The Statue of Liberty & Ellis Island Tour


If you are planning to visit the statue and Ellis Island, please take note and be aware that there are two ferry routes coming to and from the islands. One is a ferry coming from/to Liberty State Park (New Jersey side) and the other one is coming from/to Battery Park (New York side).
The same thing is true when you are going back. Be sure you are taking the right ferry back to where you came from, unless you plan to change your route in going back to either on the New York side or New Jersey side.


Before boarding the ferry, all visitors will have to undergo primary security screening, similar to airport security procedures. Sharp pointed objects, big bagpacks, luggages and bikes are NOT allowed.
There is a second security screening at the statue's monument entrance before visiting any area on or in the Statue.


The Statue of Liberty in the U.S. is one of the most visited park in the country, and where security is everybody's top priority. The areas worth visiting are the statue's pedestal, the crown and the Liberty Island Museum. But these areas require ticket reservations. You must either have ticket reservations to either crown or pedestal areas in order to visit the Liberty Island Museum as well.
Before you get access to the statue, you have to undergo a second security screening. Once you get past the screening, you will be entering the lobby at the pedestal area. At the center of it is the statue's original torch constructed in 1876, and was replaced by a torch made of copper in 24K gold leaf in 1984. There used to be an access to the statue's torch, but it has been closed since 1916.
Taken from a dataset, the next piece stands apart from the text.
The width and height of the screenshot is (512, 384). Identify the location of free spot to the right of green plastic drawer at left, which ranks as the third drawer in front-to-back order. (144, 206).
Just a few steps up above the lobby is the Liberty Island Museum. At the entrance, is a huge face of Statue of Liberty made of copper.

There are lots of facts and information inside the museum comprising historical timelines and chronicles about the statue before it was built as a symbol of freedom. You will also learn about the various interpretation of the changes of the statue's design since it was erected in 1886. Tons of interesting facts that you will discover!

There are 2-3 plight of stairs going up the pedestal viewing area, but there is also an option to use the elevator if you have difficulty going up the stairs.
Once you are at the viewing deck, you'll get to see the panoramic views of the New York Harbor, Ellis Island, New York and New Jersey. Take note though that the viewing area can become so crowded. It can sometimes hinder you from taking good photos as the space around the viewing area is narrow.

Visiting the statue's crown is another separate ticket reservation. Did you know that reaching the Statue of Liberty's crown is like walking up to a 22-storey building? Yup!...it's a fact! :)
If you plan to visit the crown, be sure you are able to walk at least 154 steps shaped in a spiral staircase. Another thing to take note is that there is only a limited view of the Brooklyn area from the crown level.

There are various choices you can do as well, such as self-guided audio tours (free) on the grounds of the island, as well as park ranger tours are also available daily at the park. Park Ranger tours start at the Liberty Island Flagpole that last 30-40 minutes.

Ellis Island Immigration Museum:
Just a few minutes from the Statue of Liberty is Ellis Island & the Immigration Museum. The building where 12 million immigrants used to pass through in the years 1892-1954 is now called the Immigration Museum, located in Ellis Island.


All the stories of many of these immigrants are displayed in the museum. Mostly are documented in photos, statues and memorabilias, while some are video and audio interviews.
Some display areas used to have artifacts that are no longer available due to the aftermath of hurricane Sandy.
At the upper floor of the museum is the Registry Room, ("The Great Hall").

This area was where the immigrants were inspected and processed before they could enter America. The architectural designs are still amazing including the Guastavino tiled ceilings with the Tiffany chandelier still hanging below it!